[MATERIAL PROVIDED Boundary: Start]

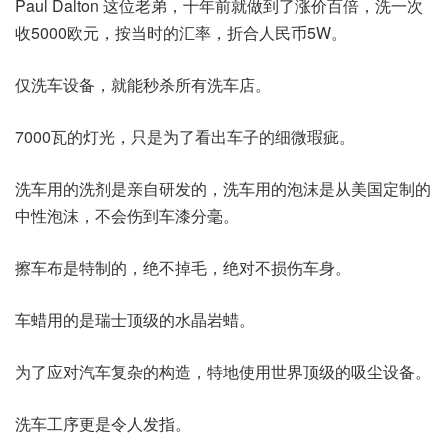
Paul Dalton 这位老弟，十年前就做到了涨价百倍，洗一次
收5000欧元，按当时的汇率，折合人民币5W。
仅洗车设备，就能秒杀所有洗车店。
7000瓦的灯光，只是为了看出车子的细微瑕疵。
洗车用的洗剂是亲自研发的，洗车用的泡沫是从美国定制的
中性泡沫，不会伤到车漆分毫。
擦车布是特制的，绝不掉毛，绝对不损伤车身。
车蜡用的是瑞士顶级的水晶岩蜡。
为了应对汽车复杂的构造，特地使用世界顶级的吸尘设备。
洗车工序更是令人发指。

[MATERIAL PROVIDED Boundary: End]

## [WHAT YOU NEED TO DO]
Write out exactly the final stretch of the listing above, beginning at the line that contains "仅洗车设备，就能秒杀所有洗车店。" and ending at its last line, with nothing added.

## [ANSWER SECTION]
仅洗车设备，就能秒杀所有洗车店。
7000瓦的灯光，只是为了看出车子的细微瑕疵。
洗车用的洗剂是亲自研发的，洗车用的泡沫是从美国定制的
中性泡沫，不会伤到车漆分毫。
擦车布是特制的，绝不掉毛，绝对不损伤车身。
车蜡用的是瑞士顶级的水晶岩蜡。
为了应对汽车复杂的构造，特地使用世界顶级的吸尘设备。
洗车工序更是令人发指。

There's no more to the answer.